Counter Flags reflects on the performativity and choreographed gesture of creating flags. Beyond ideas of nationalism(s), this exhibition explores the relationships to place, historical narratives, identities, borders, language, and the utility of this object. How can the design and presentation of flags be acts of resistance to colonial paradigms?

This exhibition offers counternarratives around these ideas and features work by Lizania Cruz (Dominican Republic), Kahlil Robert Irving (USA), Edra Soto (Puerto Rico), Carlos Martiel (Cuba), José Castrellón (Panama), Jason Mena (Puerto Rico) Melissa Raymond (Canada), René Sandín (Puerto Rico), María Lulú Varona (Puerto Rico), Ricardo Cabret (Puerto Rico), Esperanza Mayobre (Venezuela), and Esvin Alarcón Lam (Guatemala).
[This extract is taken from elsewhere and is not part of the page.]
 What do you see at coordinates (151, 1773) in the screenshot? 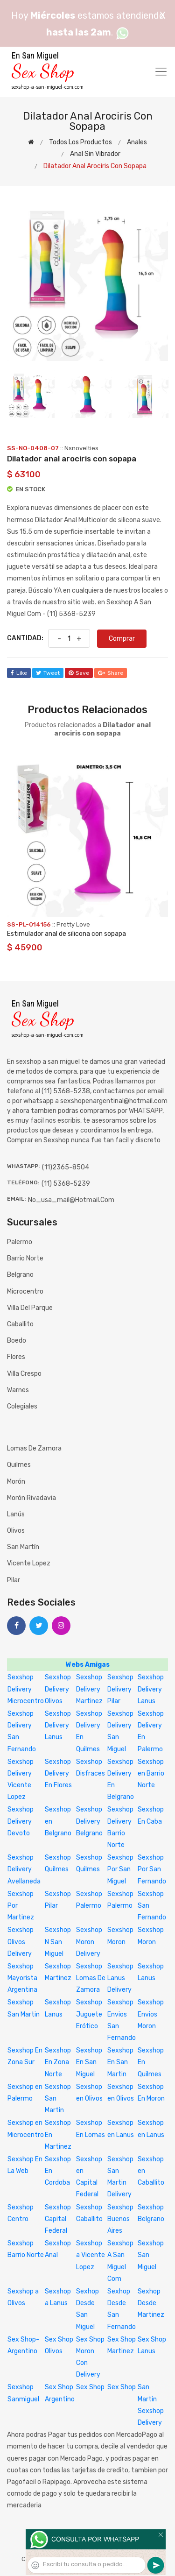
I see `Sexshop en Barrio Norte` at bounding box center [151, 1773].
Images courtesy of Daniel Terna




LET LOVE WIN
Exhibition  
 
Let Love Win is a project by artist Edra Soto. The sculpture references the design of domino tables. This project sets the stage for collaborative and competitive dynamics that emerge from playing dominoes. As a functional piece of public furniture, a distinctive characteristic of this domino table is the reference to the quiebrasoles, decorative concrete blocks found in homes around Puerto Rico, the artist’s place of birth. These “quiebrasoles” and “rejas” continue to resurface in Soto’s work through the ongoing project GRAFT, which considers how experiences of migration and displacement are embedded in architecture This project was part of Plaza Pública and La Residencia, a co-located residency program in partnership with Pública Espacio Cultural and Abrons Arts Center. Let Love Win was commissioned by Abrons Arts Center and curated by Natalia Viera Salgado

In 2022 Abrons Arts Center donated the
work to The Clemente, as it is a fitting cultural hub of Puerto Rican and intra-diasporic artistic activity committed to the stewardship of public architecture, place-keeping, and safeguarding communities of practice.